The selection of the distance function is of key importance in clustering. Clustering is directly based on the distance of data items to each other. Similarity or Dissimilarity are commonly used terms. There are numerous distance functions (metrics) for:
- Different types of data: numeric and nominal/categorical data
- Different specific applications

26
Q

Most commonly used distance functions are:

A

Euclidean distance and
Manhattan distance
We denote distance with dist(xi,xj) where both x are data points (vectors). They are special cases of Minkowski Distance. Formula on notes.

27
Q

Distance function for Text Documents

A

A text document consists of a sequence of sentences and each sentence consists of a sequence of words.
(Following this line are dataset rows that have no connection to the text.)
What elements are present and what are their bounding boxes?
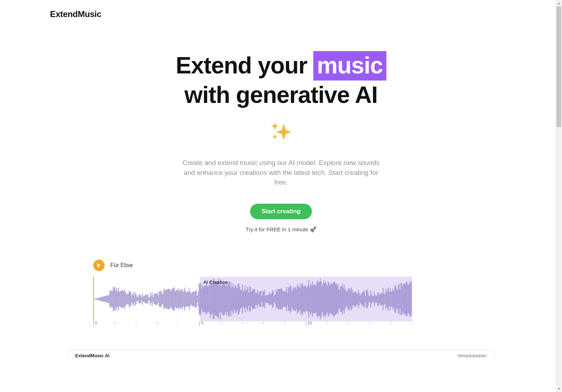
svg-rect-100 xyxy=(182,289,182,309)
svg-rect-106 xyxy=(187,291,188,307)
svg-rect-21 xyxy=(112,291,112,307)
svg-rect-81 xyxy=(165,291,166,307)
svg-rect-62 xyxy=(148,297,149,301)
svg-rect-94 xyxy=(177,289,177,308)
svg-rect-43 xyxy=(131,296,132,302)
svg-rect-73 xyxy=(158,295,159,303)
svg-rect-87 xyxy=(170,291,171,307)
ai-creation-label: AI Creation xyxy=(203,280,228,285)
bottom-right-label: himarkdoppler xyxy=(458,353,487,358)
headline-prefix: Extend your xyxy=(176,52,313,78)
svg-rect-63 xyxy=(149,297,150,301)
svg-rect-54 xyxy=(141,297,142,300)
svg-rect-65 xyxy=(151,296,151,303)
svg-rect-11 xyxy=(103,296,104,302)
svg-rect-102 xyxy=(183,290,184,308)
svg-rect-99 xyxy=(181,290,182,308)
svg-rect-33 xyxy=(122,290,123,308)
svg-rect-115 xyxy=(195,290,196,308)
headline-highlight: music xyxy=(313,51,386,81)
svg-rect-37 xyxy=(126,294,127,303)
svg-rect-111 xyxy=(192,292,192,306)
svg-rect-101 xyxy=(183,292,183,306)
svg-rect-16 xyxy=(108,295,108,303)
svg-rect-50 xyxy=(138,297,138,301)
ai-creation-region: AI Creation xyxy=(200,277,412,321)
playhead[interactable] xyxy=(93,277,94,321)
svg-rect-30 xyxy=(120,291,121,307)
hero-tagline: Try it for FREE in 1 minute 🚀 xyxy=(246,226,316,233)
svg-rect-40 xyxy=(129,291,130,307)
svg-rect-42 xyxy=(131,292,131,305)
svg-rect-14 xyxy=(106,296,106,302)
bottom-card: ExtendMusic AI himarkdoppler xyxy=(68,350,494,358)
svg-rect-74 xyxy=(159,291,160,307)
svg-rect-22 xyxy=(113,286,114,311)
svg-rect-89 xyxy=(172,289,173,309)
svg-rect-75 xyxy=(160,291,160,307)
svg-rect-36 xyxy=(125,292,126,306)
player-section: Für Elise AI Creation 0510 xyxy=(50,260,512,328)
svg-rect-76 xyxy=(161,291,161,308)
svg-rect-67 xyxy=(153,297,153,301)
svg-rect-70 xyxy=(155,293,156,305)
hero-subcopy: Create and extend music using our AI mod… xyxy=(182,158,380,187)
svg-rect-86 xyxy=(170,289,170,309)
svg-rect-69 xyxy=(154,294,155,304)
svg-rect-95 xyxy=(177,291,178,307)
svg-rect-26 xyxy=(116,288,117,310)
svg-rect-49 xyxy=(137,297,137,301)
svg-rect-25 xyxy=(115,291,116,307)
svg-rect-110 xyxy=(191,293,191,304)
svg-rect-92 xyxy=(175,291,176,307)
svg-rect-45 xyxy=(133,292,134,306)
svg-rect-66 xyxy=(152,292,153,306)
svg-rect-18 xyxy=(109,291,110,307)
svg-rect-113 xyxy=(193,291,194,307)
svg-rect-68 xyxy=(154,294,154,304)
svg-rect-3 xyxy=(96,298,97,300)
svg-rect-2 xyxy=(95,298,96,299)
svg-rect-29 xyxy=(119,292,120,307)
play-icon xyxy=(97,263,101,267)
svg-rect-19 xyxy=(110,290,111,308)
svg-rect-5 xyxy=(98,298,99,300)
brand-logo[interactable]: ExtendMusic xyxy=(50,9,512,19)
svg-rect-4 xyxy=(97,298,98,300)
svg-rect-15 xyxy=(106,296,107,303)
scroll-up-arrow[interactable]: ▲ xyxy=(556,0,562,6)
headline-line2: with generative AI xyxy=(184,82,378,108)
svg-rect-64 xyxy=(150,293,151,305)
svg-rect-118 xyxy=(198,292,198,307)
svg-rect-85 xyxy=(169,289,169,309)
svg-rect-10 xyxy=(102,297,103,301)
scroll-thumb[interactable] xyxy=(556,6,561,127)
svg-rect-93 xyxy=(176,289,176,309)
hero-section: Extend your music with generative AI Cre… xyxy=(50,51,512,233)
svg-rect-88 xyxy=(171,289,172,309)
svg-rect-82 xyxy=(166,289,167,308)
page-scrollbar[interactable]: ▲ ▼ xyxy=(556,0,562,358)
svg-rect-28 xyxy=(118,287,119,310)
svg-rect-103 xyxy=(184,287,185,310)
svg-rect-57 xyxy=(144,296,144,302)
svg-rect-51 xyxy=(138,295,139,303)
track-title: Für Elise xyxy=(110,262,133,269)
svg-rect-53 xyxy=(140,295,141,303)
svg-rect-23 xyxy=(114,288,114,310)
hero-headline: Extend your music with generative AI xyxy=(50,51,512,109)
sparkles-icon xyxy=(50,121,512,143)
svg-rect-117 xyxy=(197,296,198,302)
play-button[interactable] xyxy=(93,260,105,271)
svg-rect-27 xyxy=(117,291,118,307)
svg-rect-60 xyxy=(147,295,147,303)
waveform[interactable]: AI Creation xyxy=(93,277,412,321)
svg-rect-59 xyxy=(145,294,146,303)
svg-rect-13 xyxy=(105,296,105,302)
timeline: 0510 xyxy=(93,321,412,328)
svg-rect-112 xyxy=(192,292,193,306)
svg-rect-83 xyxy=(167,289,167,309)
svg-rect-71 xyxy=(156,293,157,304)
svg-rect-97 xyxy=(179,291,180,307)
start-creating-button[interactable]: Start creating xyxy=(250,204,312,219)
In document clustering, a document is usually considered a bag of words, sequence and position are usually ignored. A document is represented with a vector just like a normal data point.
It is common to use similarity to compare two documents rather than distance. The most commonly used similarity function is the cosine similarity.

28
Q

Data Standardization

A

In the Euclidean space, standardization of attributes may be required so that all attributes can have equal impact on the computation of distances.
Standardize attributes to force the attributes to have a common value range. Sometimes called normalization or scaling.

29
Q

Which Clustering Algorithm to Use

A

Every algorithm has limitations and works well with certain data distributions. It is very hard to know what distribution the application data follow. The data may not follow any ideal structure fully as required by the algorithms. One needs to decide how to standardize the data, to choose a suitable distance function and to select other parameter values.

Due to these complexities, the common practice is to run several algorithms using different distance functions and parameter settings, and then carefully analyze and compare results. The interpretation of results must be based on insight into the meaning of the original data together with knowledge of the algorithm used. Clustering is highly application dependent and to a certain extent subjective.